» Your goal
Write the listing below out again exactly, dropping the images.

» Given data
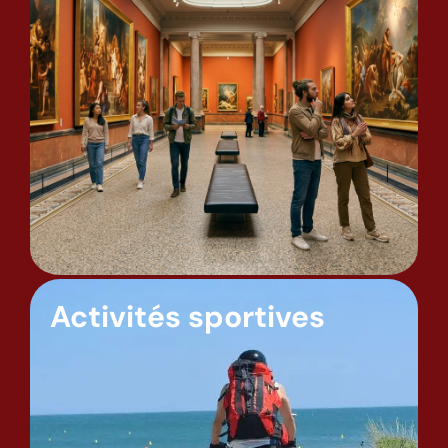
Activités sportives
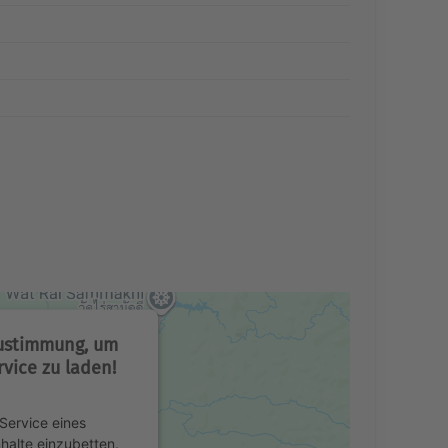
Zustimmung, um
vice zu laden!
Service eines
nhalte einzubetten.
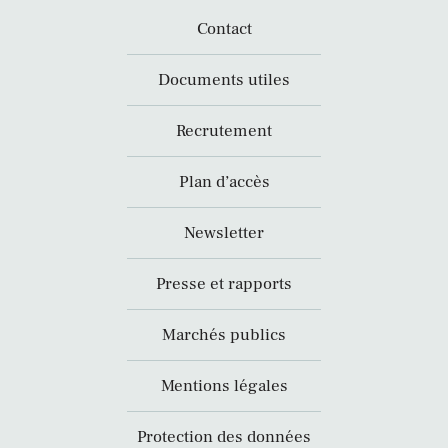
Contact
Documents utiles
Recrutement
Plan d’accès
Newsletter
Presse et rapports
Marchés publics
Mentions légales
Protection des données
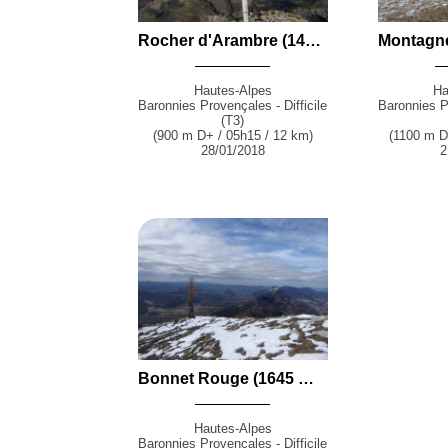
Rocher d'Arambre (1431 m) et Belvédère Saint-Vincent (1229 m) en boucle par le Bersac et le Vallon du Torrent de Claret depuis Serres
Hautes-Alpes
Ha
Baronnies Provençales - Difficile
Baronnies Pr
(T3)
(900 m D+ / 05h15 / 12 km)
(1100 m D
28/01/2018
2
Bonnet Rouge (1645 m) et Serre de la Bouisse (1634 m) par la Viste et la Coucoule depuis l'Épine
Hautes-Alpes
Baronnies Provençales - Difficile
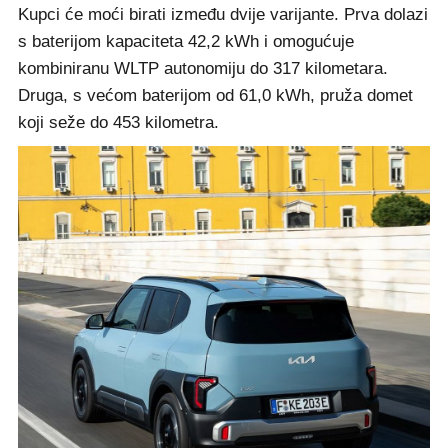
Kupci će moći birati između dvije varijante. Prva dolazi
s baterijom kapaciteta 42,2 kWh i omogućuje
kombiniranu WLTP autonomiju do 317 kilometara.
Druga, s većom baterijom od 61,0 kWh, pruža domet
koji seže do 453 kilometra.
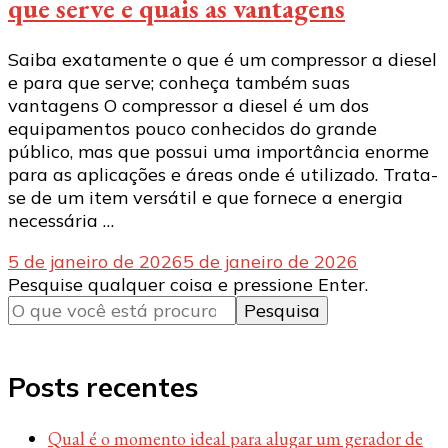
que serve e quais as vantagens
Saiba exatamente o que é um compressor a diesel
e para que serve; conheça também suas
vantagens O compressor a diesel é um dos
equipamentos pouco conhecidos do grande
público, mas que possui uma importância enorme
para as aplicações e áreas onde é utilizado. Trata-
se de um item versátil e que fornece a energia
necessária …
5 de janeiro de 2026
5 de janeiro de 2026
Procurando
Pesquise qualquer coisa e pressione Enter.
algo?
Posts recentes
Qual é o momento ideal para alugar um gerador de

» Answer space
Activités sportives
Zustimmung, um
vice zu laden!
Service eines
nhalte einzubetten.
Contact
Documents utiles
Recrutement
Plan d’accès
Newsletter
Presse et rapports
Marchés publics
Mentions légales
Protection des données
Rocher d'Arambre (1431 m) et Belvédère Saint-Vincent (1229 m) en boucle par le Bersac et le Vallon du Torrent de Claret depuis Serres
Hautes-Alpes
Ha
Baronnies Provençales - Difficile
Baronnies Pr
(T3)
(900 m D+ / 05h15 / 12 km)
(1100 m D
28/01/2018
2
Bonnet Rouge (1645 m) et Serre de la Bouisse (1634 m) par la Viste et la Coucoule depuis l'Épine
Hautes-Alpes
Baronnies Provençales - Difficile
Kupci će moći birati između dvije varijante. Prva dolazi
s baterijom kapaciteta 42,2 kWh i omogućuje
kombiniranu WLTP autonomiju do 317 kilometara.
Druga, s većom baterijom od 61,0 kWh, pruža domet
koji seže do 453 kilometra.
que serve e quais as vantagens
Saiba exatamente o que é um compressor a diesel
e para que serve; conheça também suas
vantagens O compressor a diesel é um dos
equipamentos pouco conhecidos do grande
público, mas que possui uma importância enorme
para as aplicações e áreas onde é utilizado. Trata-
se de um item versátil e que fornece a energia
necessária …
5 de janeiro de 2026
5 de janeiro de 2026
Procurando
Pesquise qualquer coisa e pressione Enter.
algo?
Posts recentes
Qual é o momento ideal para alugar um gerador de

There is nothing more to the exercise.